L’assalto e il sequestro del Presidente venezuelano e di una parlamentare, attribuiti all’intervento degli Stati Uniti, hanno evidenziato come la sovranità nazionale venga calpestata in nome di interessi geopolitici.
“Assistiamo a una pericolosa inversione di tendenza,” ha dichiarato Mario Nobile, referente del coordinamento, “in cui il diritto internazionale, pilastro della convivenza pacifica tra le nazioni, viene deliberatamente messo in discussione e sostituito dalla legge del più forte.
La potenza militare e la pressione economica prendono il posto del dialogo e della negoziazione.
“Il quadro globale, già gravato dal conflitto ucraino, con le sue conseguenze devastanti per milioni di persone, si complica ulteriormente con le crisi umanitarie in Sudan e nella Repubblica Democratica del Congo, unitamente alla brutale repressione in Iran. Queste situazioni, interconnesse e alimentate da interessi economici e strategici, richiedono una risposta globale, fondata sul rispetto dei diritti umani e sulla promozione della giustizia.
La manifestazione di Foggia si è posta in netta opposizione alle politiche di armamento promosse dal Governo Meloni e dalla Commissione Europea, incarnate nel progetto “Rearm Europe”, un piano di investimenti di 800 miliardi di euro destinati a potenziare la capacità bellica del continente.

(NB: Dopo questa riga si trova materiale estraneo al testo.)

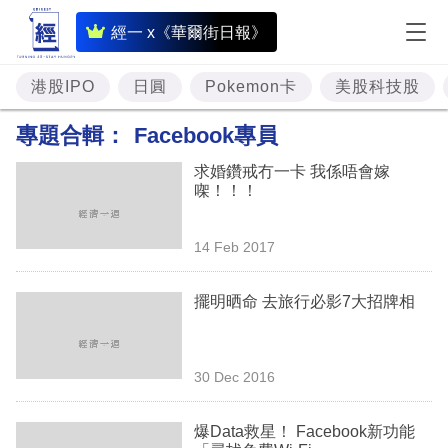
即
經一 x《華爾街日報》
時
財
港股IPO
日圓
Pokemon卡
美股科技股
經
專題合輯：
Facebook專員
專
求婚鑽戒冇一卡 我係唔會嫁
題
㗎！！！
投
14 Feb 2017
資
樓
擺明晒命 去旅行必影7大招牌相
市
理
30 Dec 2016
財
爆Data救星！ Facebook新功能
商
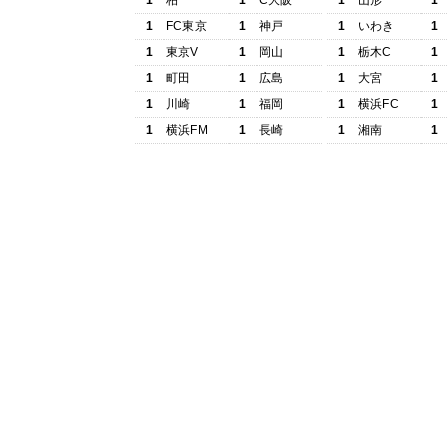
1
柏
1
C大阪
1
山形
1
1
FC東京
1
神戸
1
いわき
1
1
東京V
1
岡山
1
栃木C
1
1
町田
1
広島
1
大宮
1
1
川崎
1
福岡
1
横浜FC
1
1
横浜FM
1
長崎
1
湘南
1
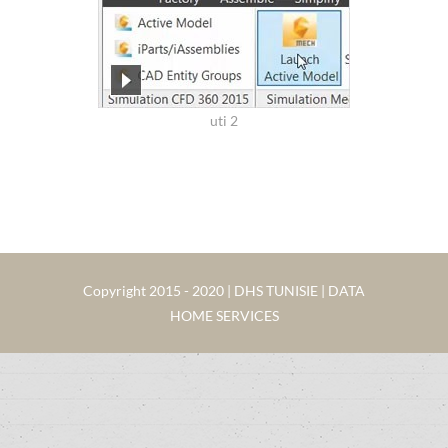
uti 2
Copyright 2015 - 2020 | DHS TUNISIE | DATA
HOME SERVICES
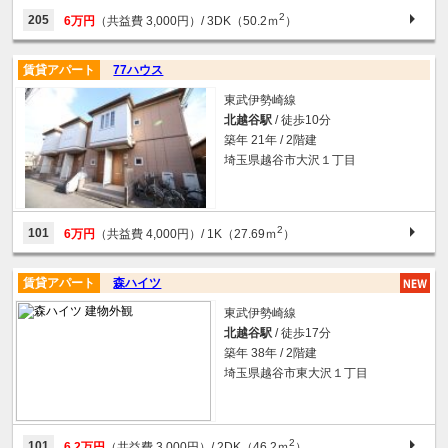
2
205
6万円
（共益費 3,000円）
/ 3DK（50.2ｍ
）
賃貸アパート
77ハウス
東武伊勢崎線
北越谷駅
/ 徒歩10分
築年 21年 / 2階建
埼玉県越谷市大沢１丁目
2
101
6万円
（共益費 4,000円）
/ 1K（27.69ｍ
）
賃貸アパート
森ハイツ
東武伊勢崎線
北越谷駅
/ 徒歩17分
築年 38年 / 2階建
埼玉県越谷市東大沢１丁目
2
101
6.2万円
（共益費 3,000円）
/ 2DK（46.2ｍ
）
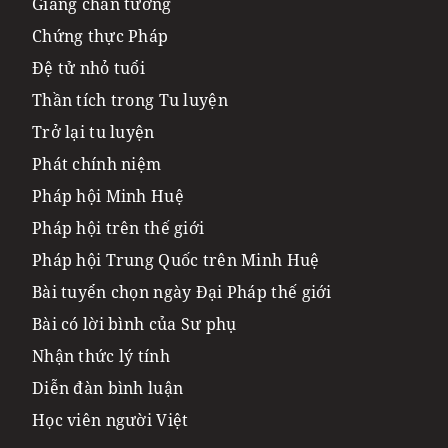
Giảng chân tướng
Chứng thực Pháp
Đệ tử nhỏ tuổi
Thần tích trong Tu luyện
Trở lại tu luyện
Phát chính niệm
Pháp hội Minh Huệ
Pháp hội trên thế giới
Pháp hội Trung Quốc trên Minh Huệ
Bài tuyển chọn ngày Đại Pháp thế giới
Bài có lời bình của Sư phụ
Nhận thức lý tính
Diễn đàn bình luận
Học viên người Việt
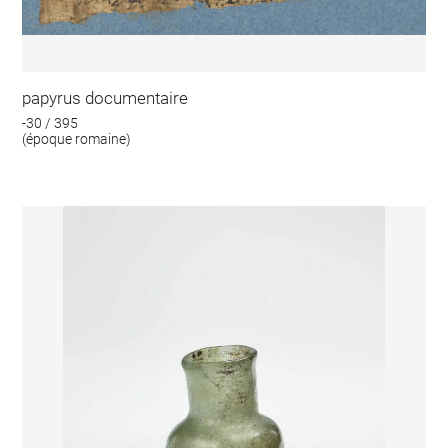
papyrus documentaire
-30 / 395
(époque romaine)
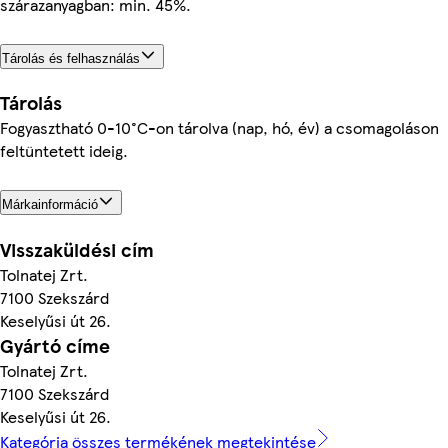
szárazanyagban: min. 45%.
Tárolás és felhasználás
Tárolás
Fogyasztható 0-10°C-on tárolva (nap, hó, év) a csomagoláson
feltüntetett ideig.
Márkainformáció
Visszaküldési cím
Tolnatej Zrt.
7100 Szekszárd
Keselyűsi út 26.
Gyártó címe
Tolnatej Zrt.
7100 Szekszárd
Keselyűsi út 26.
Kategória összes termékének megtekintése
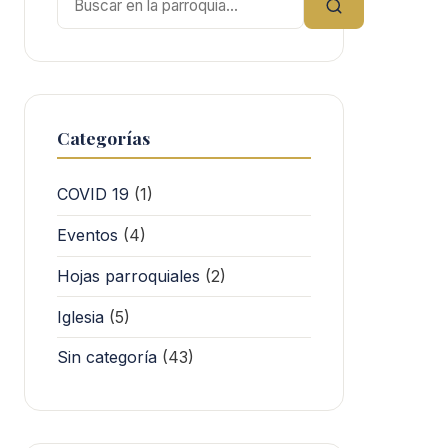
Categorías
COVID 19
(1)
Eventos
(4)
Hojas parroquiales
(2)
Iglesia
(5)
Sin categoría
(43)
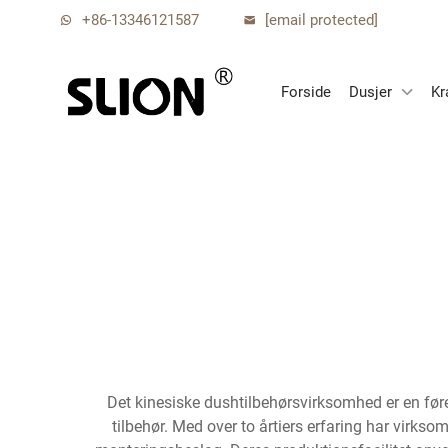
+86-13346121587
[email protected]
Forside
Dusjer
Kr
Det kinesiske dushtilbehørsvirksomhed er en før
tilbehør. Med over to årtiers erfaring har virk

L’organizzazione Capitanata per la Pace denuncia come tale scelta rappresenti un pessimo segnale, un investimento nel conflitto e un allontanamento dalla possibilità di costruire un futuro di pace.
L’impegno del coordinamento non si esaurisce con questa iniziativa.

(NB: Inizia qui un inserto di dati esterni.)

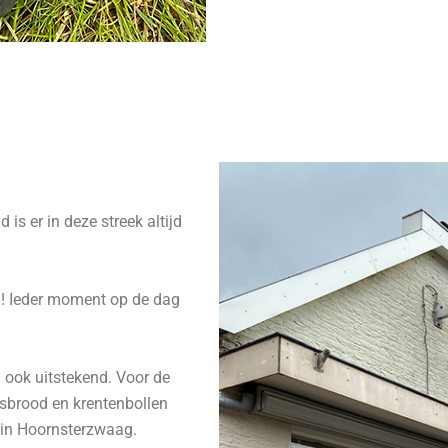
is er in deze streek altijd
n! Ieder moment op de dag
 ook uitstekend. Voor de
sbrood en krentenbollen
in Hoornsterzwaag.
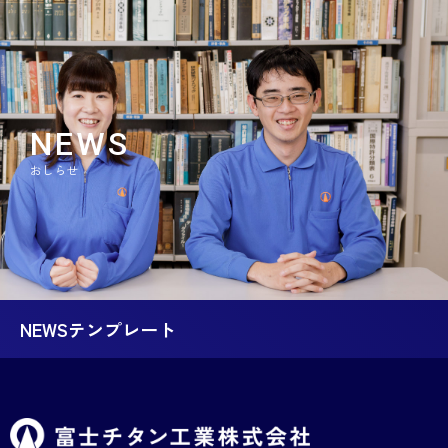
NEWS
おしらせ
NEWSテンプレート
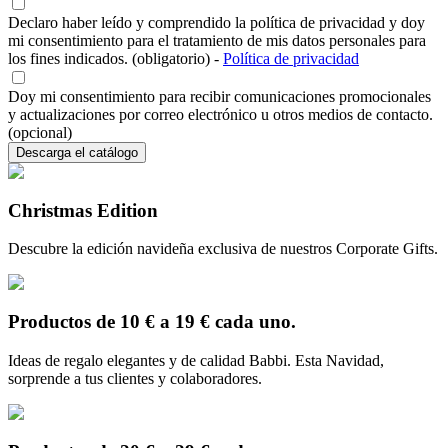
Declaro haber leído y comprendido la política de privacidad y doy
mi consentimiento para el tratamiento de mis datos personales para
los fines indicados. (obligatorio)
-
Política de privacidad
Doy mi consentimiento para recibir comunicaciones promocionales
y actualizaciones por correo electrónico u otros medios de contacto.
(opcional)
Descarga el catálogo
Christmas Edition
Descubre la edición navideña exclusiva de nuestros Corporate Gifts.
Productos de 10 € a 19 € cada uno.
Ideas de regalo elegantes y de calidad Babbi. Esta Navidad,
sorprende a tus clientes y colaboradores.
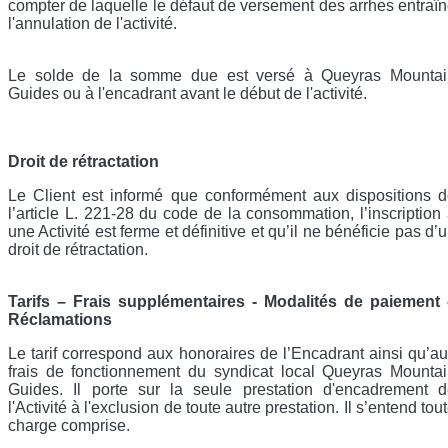
compter de laquelle le défaut de versement des arrhes entraî
l'annulation de l'activité.
Le solde de la somme due est versé à Queyras Mountai
Guides ou à l'encadrant avant le début de l'activité.
Droit de rétractation
Le Client est informé que conformément aux dispositions 
l’article L. 221-28 du code de la consommation, l’inscription
une Activité est ferme et définitive et qu’il ne bénéficie pas d’
droit de rétractation.
Tarifs – Frais supplémentaires - Modalités de paiement 
Réclamations
Le tarif correspond aux honoraires de l’Encadrant ainsi qu’a
frais de fonctionnement du syndicat local Queyras Mounta
Guides. Il porte sur la seule prestation d'encadrement 
l'Activité à l'exclusion de toute autre prestation. Il s’entend tou
charge comprise.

Sono previste ulteriori azioni, culminanti nella XIII Marcia della Pace, che si svolgerà tra aprile e maggio, dalla Comunità Emmaus all’Aeroporto militare di Amendola, un luogo simbolo della logica militare che il coordinamento intende contestare attivamente.
La marcia si propone come un percorso di riflessione e di mobilitazione, un invito a riscoprire i valori della pace e a costruire un mondo più giusto e sostenibile.